The following odds and ends bits of code will run on their own, thanks to the mandatory test plans we were required to include with all our assignments. They were written in C++ for my CSE 120 class here at Penn State, which is otherwise known as intermediate programming. They have been successfully compiled and executed with GCC 2.95.3 on my 500 mhz iBook running Mac OSX. There's nothing genius material here, and the only really interesting code here might be the two ADTs and the Theatre Manager program, which was our final project.

C++
• Assignment One: StrType Class Test
• Assignment Two: A Queue ADT, to Store a Queue Inside an Unsigned Integer
• Assignment Three: ADT to Create and Maintain a Sorted Doubly Linked List
• Assignment Four: Recursive Algorithm to Traverse an Unsorted Binary Tree
• Assignment Five: Theatre Manager Program for Managing Seats, Utilizes STL

The next class I took that involved programming was CSE 331, an introduction to hardware. Instead of C++, we learned MIPS assembler and VHDL. The MIPS wasn't terribly exciting, and it wasn't the focus of the class so there isn't much of it that I had to turn in. The real interesting project here was our last assignment, which was to build a single cycle MIPS processor with reduced instruction support (only 9). I realize there aren't many comments in most of the VHDL components. I did comment them, but as part of a much larger file that I handed in for my final grade. I will replace these files with commented versions soon. In the meantime, check them out.

MIPS
• 3 Integer Test - Tests three integers input for the smallest.

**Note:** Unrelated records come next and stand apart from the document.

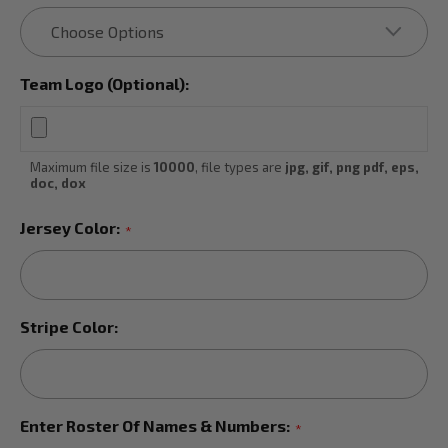
Team Logo (Optional):
Maximum file size is
10000
, file types are
jpg, gif, png pdf, eps,
doc, dox
Jersey Color:
*
Stripe Color:
Enter Roster Of Names & Numbers:
*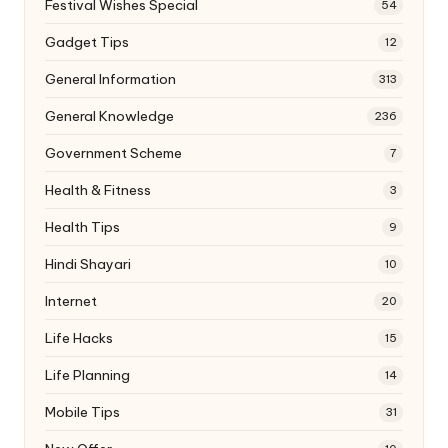
Festival Wishes Special
54
Gadget Tips
12
General Information
313
General Knowledge
236
Government Scheme
7
Health & Fitness
3
Health Tips
9
Hindi Shayari
10
Internet
20
Life Hacks
15
Life Planning
14
Mobile Tips
31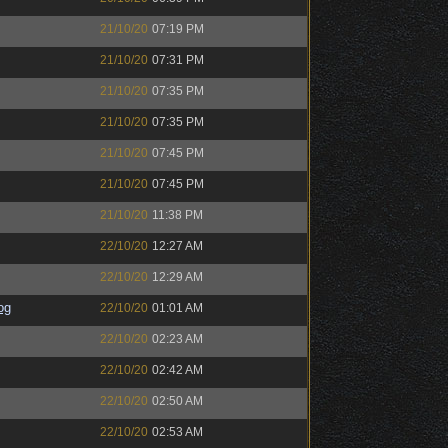
21/10/20
07:19 PM
21/10/20
07:31 PM
21/10/20
07:35 PM
21/10/20
07:35 PM
21/10/20
07:45 PM
21/10/20
07:45 PM
21/10/20
11:38 PM
22/10/20
12:27 AM
22/10/20
12:29 AM
og
22/10/20
01:01 AM
22/10/20
02:23 AM
22/10/20
02:42 AM
22/10/20
02:50 AM
22/10/20
02:53 AM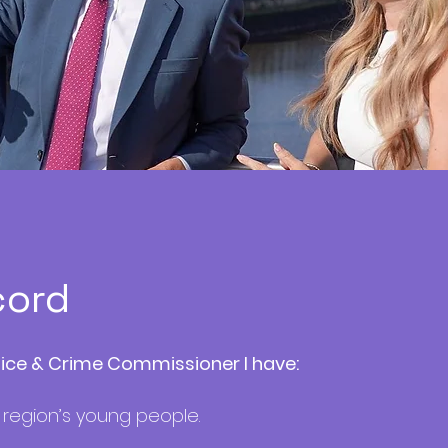
cord
lice & Crime Commissioner I have:
 region’s young people.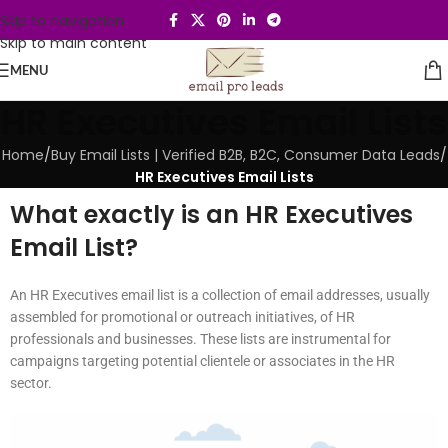
Skip to navigation
Skip to main content
MENU
HR Executives Email Lists
Home
/
Buy Email Lists | Verified B2B, B2C, Consumer Data Leads
/
HR Executives Email Lists
What exactly is an HR Executives
Email List?
An HR Executives email list is a collection of email addresses, usually
assembled for promotional or outreach initiatives, of HR
professionals and businesses. These lists are instrumental for
campaigns targeting potential clientele or associates in the HR
sector.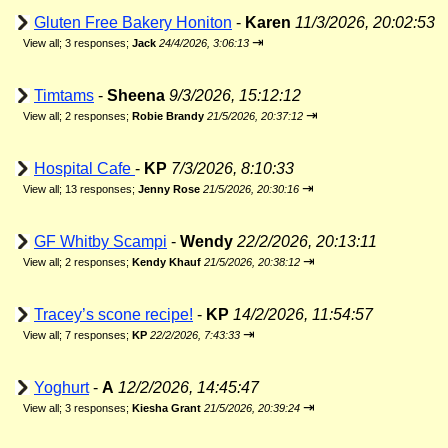
Gluten Free Bakery Honiton
-
Karen
11/3/2026, 20:02:53
⇥
View all
;
3 responses;
Jack
24/4/2026, 3:06:13
Timtams
-
Sheena
9/3/2026, 15:12:12
⇥
View all
;
2 responses;
Robie Brandy
21/5/2026, 20:37:12
Hospital Cafe
-
KP
7/3/2026, 8:10:33
⇥
View all
;
13 responses;
Jenny Rose
21/5/2026, 20:30:16
GF Whitby Scampi
-
Wendy
22/2/2026, 20:13:11
⇥
View all
;
2 responses;
Kendy Khauf
21/5/2026, 20:38:12
Tracey’s scone recipe!
-
KP
14/2/2026, 11:54:57
⇥
View all
;
7 responses;
KP
22/2/2026, 7:43:33
Yoghurt
-
A
12/2/2026, 14:45:47
⇥
View all
;
3 responses;
Kiesha Grant
21/5/2026, 20:39:24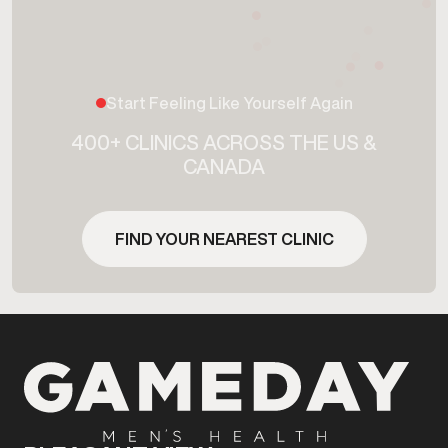
Start Feeling Like Yourself Again
400+ CLINICS ACROSS THE US &
CANADA
FIND YOUR NEAREST CLINIC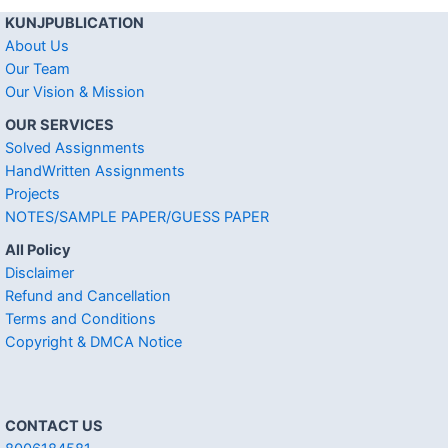
KUNJPUBLICATION
About Us
Our Team
Our Vision & Mission
OUR SERVICES
Solved Assignments
HandWritten Assignments
Projects
NOTES/SAMPLE PAPER/GUESS PAPER
All Policy
Disclaimer
Refund and Cancellation
Terms and Conditions
Copyright & DMCA Notice
CONTACT US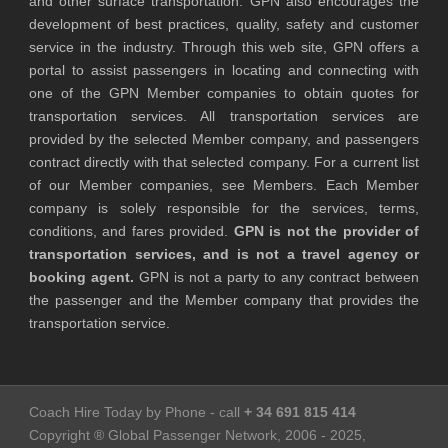
and other surface transportation. GPN also encourages the
development of best practices, quality, safety and customer
service in the industry. Through this web site, GPN offers a
portal to assist passengers in locating and connecting with
one of the GPN Member companies to obtain quotes for
transportation services. All transportation services are
provided by the selected Member company, and passengers
contract directly with that selected company. For a current list
of our Member companies, see Members. Each Member
company is solely responsible for the services, terms,
conditions, and fares provided.
GPN is not the provider of
transportation services, and is not a travel agency or
booking agent.
GPN is not a party to any contract between
the passenger and the Member company that provides the
transportation service.
Coach Hire Today by Phone - call
+ 34 691 815 414
Copyright ® Global Passenger Network, 2006 - 2025,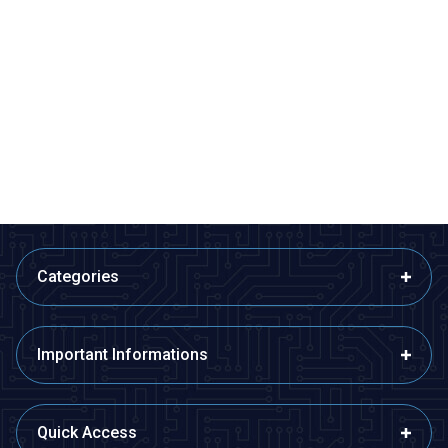
Motorobit
Motorobit
USB to TTL RS485 Serial
Esp32 Pluggable Development
Converter Adapter
Board
145,50
TL + VAT
315,25
TL + VAT
ADD TO BASKET
ADD TO BASKET
Categories
Important Informations
Quick Access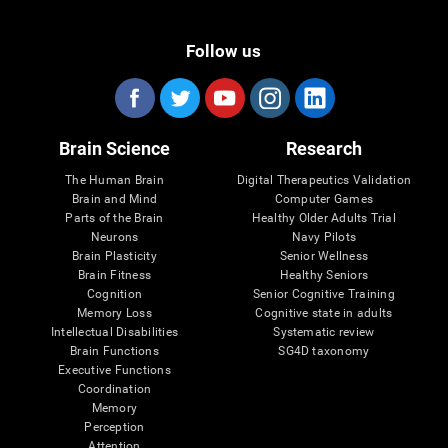
Follow us
Brain Science
Research
The Human Brain
Digital Therapeutics Validation
Brain and Mind
Computer Games
Parts of the Brain
Healthy Older Adults Trial
Neurons
Navy Pilots
Brain Plasticity
Senior Wellness
Brain Fitness
Healthy Seniors
Cognition
Senior Cognitive Training
Memory Loss
Cognitive state in adults
Intellectual Disabilities
Systematic review
Brain Functions
SG4D taxonomy
Executive Functions
Coordination
Memory
Perception
Attention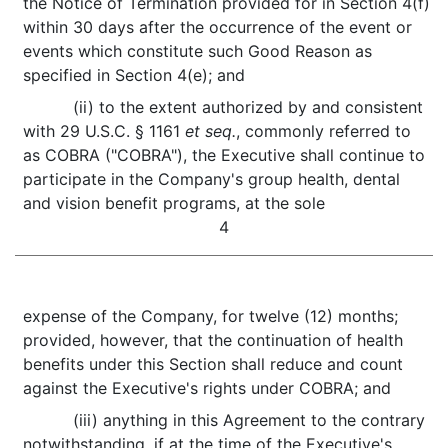
the Notice of Termination provided for in Section 4(f)
within 30 days after the occurrence of the event or
events which constitute such Good Reason as
specified in Section 4(e); and
(ii) to the extent authorized by and consistent
with 29 U.S.C. § 1161
et seq.
, commonly referred to
as COBRA ("COBRA"), the Executive shall continue to
participate in the Company's group health, dental
and vision benefit programs, at the sole
4
expense of the Company, for twelve (12) months;
provided, however, that the continuation of health
benefits under this Section shall reduce and count
against the Executive's rights under COBRA; and
(iii) anything in this Agreement to the contrary
notwithstanding, if at the time of the Executive's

• Recursive Fibonacci Sequence One - Read comments for details on algorithm used.
• Recursive Fibonacci Sequence Two - Read comments for details on algorithm used.

VHDL
• Clock - Clock with 300 ns cycle.
• PC - Simple memory that stores the value of PC and accepts inputs on a negative clock edge.
• 2x1 Mux - Select 1 bit from a 2 bit input using a 1 bit select line.

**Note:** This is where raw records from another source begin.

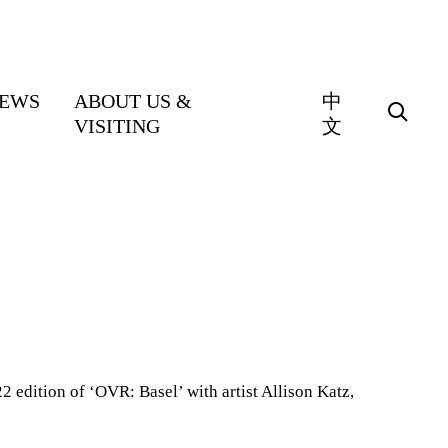
EWS
ABOUT US &
中
VISITING
文
2 edition of ‘OVR: Basel’ with artist Allison Katz,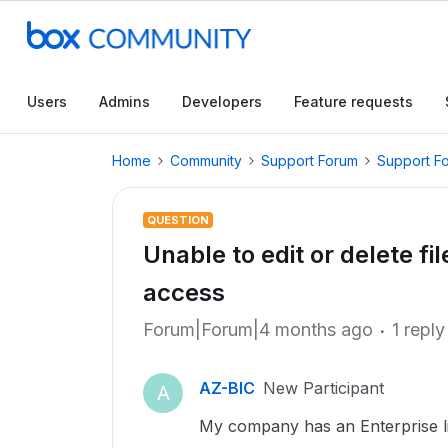
Users
Admins
Developers
Feature requests
Home
Community
Support Forum
Support F
QUESTION
Unable to edit or delete fi
access
Forum|Forum|4 months ago
1 reply
AZ-BIC
New Participant
A
My company has an Enterprise li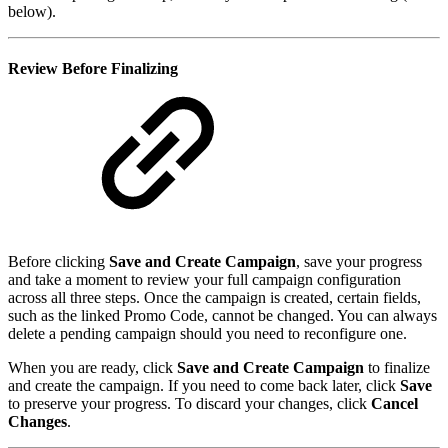
below).
Review Before Finalizing
Before clicking
Save and Create Campaign
, save your progress
and take a moment to review your full campaign configuration
across all three steps. Once the campaign is created, certain fields,
such as the linked Promo Code, cannot be changed. You can always
delete a pending campaign should you need to reconfigure one.
When you are ready, click
Save and Create Campaign
to finalize
and create the campaign. If you need to come back later, click
Save
to preserve your progress. To discard your changes, click
Cancel
Changes
.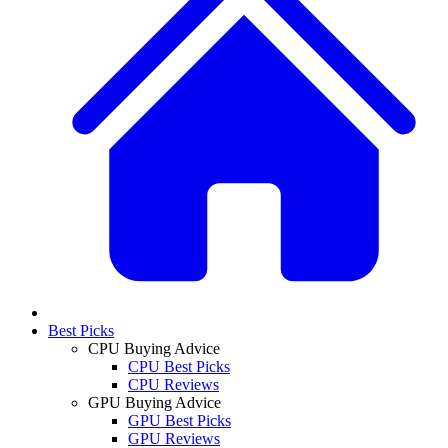
Best Picks
CPU Buying Advice
CPU Best Picks
CPU Reviews
GPU Buying Advice
GPU Best Picks
GPU Reviews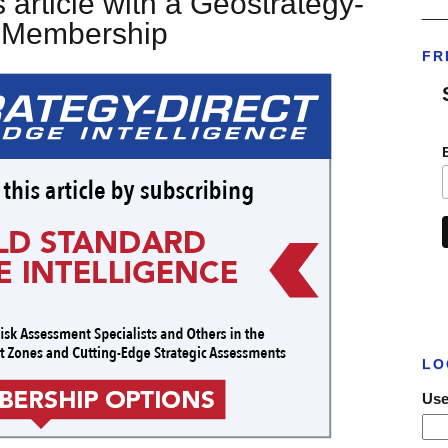
 article with a Geostrategy-
___
t Membership
FR
LO
Use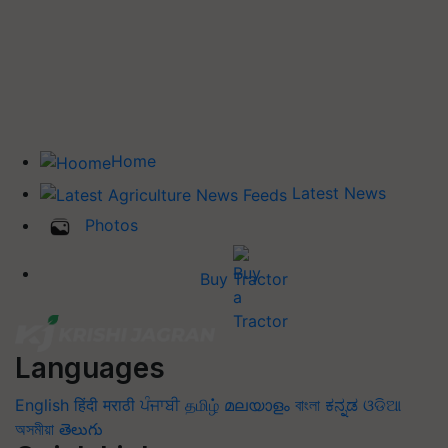
Home
Latest News
Photos
Buy Tractor
Languages
English
हिंदी
मराठी
ਪੰਜਾਬੀ
தமிழ்
മലയാളം
বাংলা
ಕನ್ನಡ
ଓଡିଆ
অসমীয়া
తెలుగు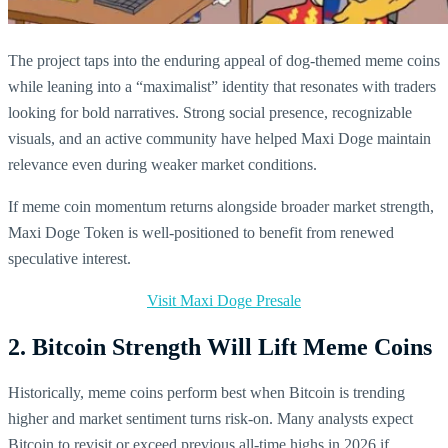
The project taps into the enduring appeal of dog-themed meme coins
while leaning into a “maximalist” identity that resonates with traders
looking for bold narratives. Strong social presence, recognizable
visuals, and an active community have helped Maxi Doge maintain
relevance even during weaker market conditions.
If meme coin momentum returns alongside broader market strength,
Maxi Doge Token is well-positioned to benefit from renewed
speculative interest.
Visit Maxi Doge Presale
2. Bitcoin Strength Will Lift Meme Coins
Historically, meme coins perform best when Bitcoin is trending
higher and market sentiment turns risk-on. Many analysts expect
Bitcoin to revisit or exceed previous all-time highs in 2026 if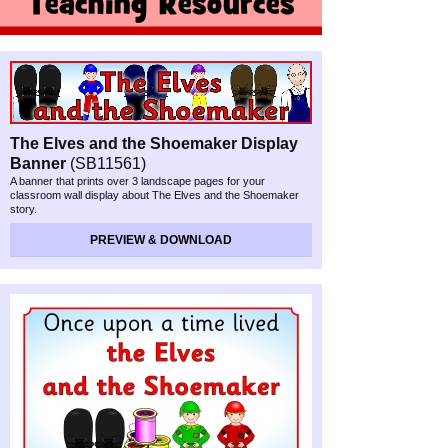
The Elves and the Shoemaker Display
Banner
(SB11561)
A banner that prints over 3 landscape pages for your
classroom wall display about The Elves and the Shoemaker
story.
PREVIEW & DOWNLOAD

• 4x1 Mux - Select 1 bit from a 4 bit input using a 2 bit select line. Relies on 2x1 Mux.
• 5x2 Mux - Select from one of two 5 bit inputs using a 2 bit select line.
• 32x2 Mux - Select from one of two 32 bit inputs using a 2 bit select line.

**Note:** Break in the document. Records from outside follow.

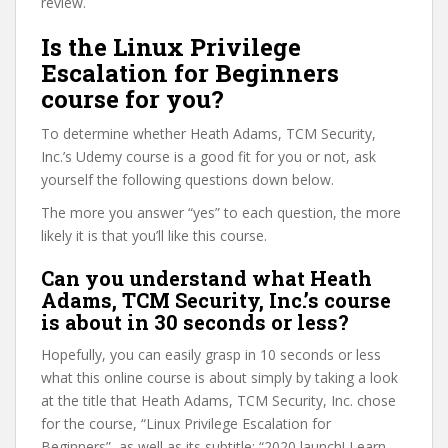
review.
Is the Linux Privilege
Escalation for Beginners
course for you?
To determine whether Heath Adams, TCM Security,
Inc.’s Udemy course is a good fit for you or not, ask
yourself the following questions down below.
The more you answer “yes” to each question, the more
likely it is that you’ll like this course.
Can you understand what Heath
Adams, TCM Security, Inc.’s course
is about in 30 seconds or less?
Hopefully, you can easily grasp in 10 seconds or less
what this online course is about simply by taking a look
at the title that Heath Adams, TCM Security, Inc. chose
for the course, “Linux Privilege Escalation for
Beginners”, as well as its subtitle: “2020 launch! Learn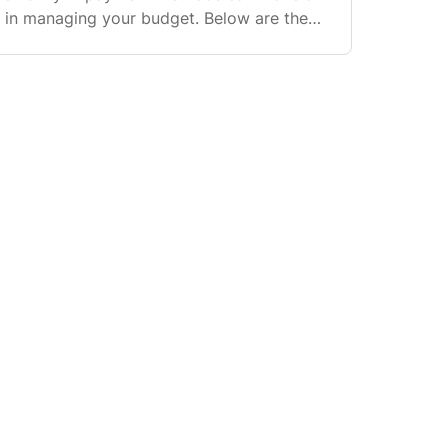
ce in managing your budget. Below are the
ilable to you. https://www.trimleaf.ca/page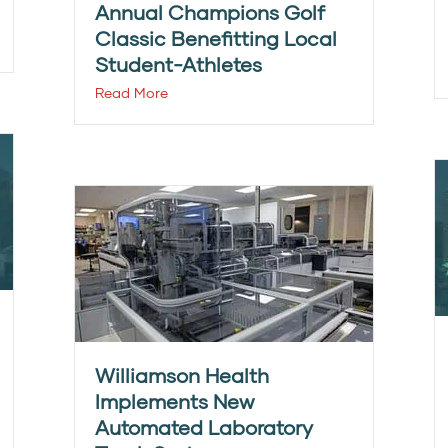
Annual Champions Golf
Classic Benefitting Local
Student-Athletes
Read More
Williamson Health
Implements New
Automated Laboratory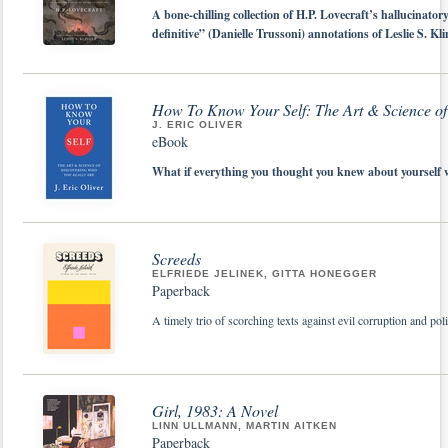
A bone-chilling collection of H.P. Lovecraft’s hallucinatory
definitive” (Danielle Trussoni) annotations of Leslie S. Kl
How To Know Your Self: The Art & Science of
J. ERIC OLIVER
eBook
What if everything you thought you knew about yourself w
Screeds
ELFRIEDE JELINEK, GITTA HONEGGER
Paperback
A timely trio of scorching texts against evil corruption and pol
Girl, 1983: A Novel
LINN ULLMANN, MARTIN AITKEN
Paperback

• Register File - Supports reads and writes to a MIPS register file, properly initialized.
• 1 Bit Full Adder - Written completely in NAND, NOR, and NOT logic gates
• 32 Bit Full Adder - Takes 2 32 bit inputs, adds them together, and produces a 32 bit output. Cin and Cout supported.
• 1 Bit ALU (not significant bit) - A 1 Bit ALU that supports addition, subtraction, BEQ, NOR, SLT, and XOR instructions. Relies on 1 Bit Adder and 4x1 Mux.
• 1 Bit ALU (significant bit) - A 1 Bit ALU that provides extra circuitry to detect overflow and handle SLT instructions. Relies on 1 Bit Adder and 4x1 Mux.
• 32 Bit ALU - A 32 bit ripple adder ALU that supports addition, subtraction, BEQ, XOR, NOR, and SLT and includes overflow detection. Relies on 1 Bit ALU (significant bit), 1 Bit ALU (not significant bit), and Detect 0.
• Detect 0 - Accepts a 32 bit input and determines if any of those bits are 0, and if so, outputs 1 as a flag. It was designed for BEQ detection.
• Instruction Memory - Read comments to see what commands are already stored in the instruction memory. Find a MIPS assembler reference to learn how to encode your own.
• Data Memory - Only set up and initialized to support 8 32 bit words right now. Supports reads and writes.
• Main Control Unit - Takes the first 6 bits of a MIPS instruction and produces 1 bit control signals and a 2 bit ALU op code signal that control which components are activated during a clock cycle.
• ALU Control Unit - Takes the last 6 bits of an R-Type instruction along with a 2 bit op code from the Main Control Unit and produces a 3 bit op code of its own to drive the ALU.
• Full MIPS Processor - Supports the following subset of MIPS instructions: add, subtract, BEQ, XOR, NOR, SLT, LW, SW, and jump. Contains components similar to those above, but modified to only write on a negative clock edge. All requirements satisfied in file. (This is the culmination of everything above.)